Le Président de la République a rappelé sa position sur les risques environnementaux que comporte la technique d’exploitation du gaz de schiste qu’est la fracturation hydraulique.

Alors que le coût de production de l’électricité est plus bas en France qu’en Allemagne – 42 euros contre 48 euros – les mécanismes mis en place en Allemagne renversent la différence, qui s’établit à 12 euros, au profit des électro-intensifs. Mais cet avantage est financé par les ménages. Nous en discuterons lors du débat sur la transition énergétique.

Au cours des dernières années, l’approche européenne des questions énergétiques s’est bornée à la question de l’ouverture à la concurrence dans le cadre du marché intérieur, remettant notamment en cause les tarifs réglementés. Nous souhaitons désormais éviter une aggravation de la logique de libéralisation et de déréglementation.

Je constate aussi que mes collègues européens ont aujourd’hui les mêmes préoccupations : le coût de l’énergie, la sécurité d’approvisionnement, le déficit de la balance commerciale et l’intégration aux réseaux des énergies renouvelables. En découle la nécessité de disposer d’un réseau européen de l’énergie. C’est pourquoi, dans son discours à la conférence environnementale, le Président de la République a évoqué la nécessité de fixer l’horizon d’une Europe de l’énergie dont le contenu politique ne saurait se résumer à l’ouverture à la concurrence. Cette nouvelle approche renouerait aussi avec le premier fondement du projet européen, la Communauté du charbon et de l’acier (CECA).

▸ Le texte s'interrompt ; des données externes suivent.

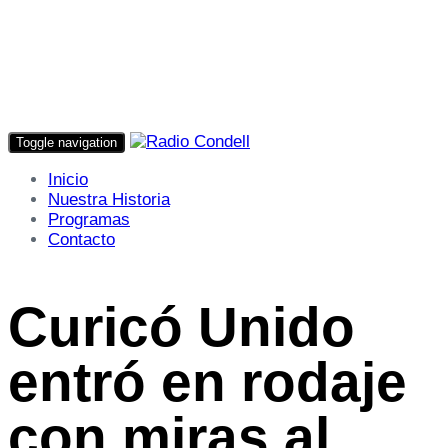
Toggle navigation
Inicio
Nuestra Historia
Programas
Contacto
Curicó Unido
entró en rodaje
con miras al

Nous discuterons également de ces sujets dans le cadre franco-allemand, notamment à l’occasion de l’anniversaire du Traité de l’Élysée. Nous en avons déjà débattu lors du sommet franco-espagnol.

Le décret sur le mécanisme de capacité sera signé vers la mi-novembre. Il s’agit d’une étape importante et attendue. La France a pris de l’avance avec ce dispositif obligeant les fournisseurs à disposer de capacités d’effacement et de production justement rémunérées.

Les discussions entre Sparkling Capital et E.ON sont suivies par le ministre chargé du redressement productif, avec lequel nous travaillons étroitement. Mais à ce stade, le dossier de reprise ne semble pas satisfaisant.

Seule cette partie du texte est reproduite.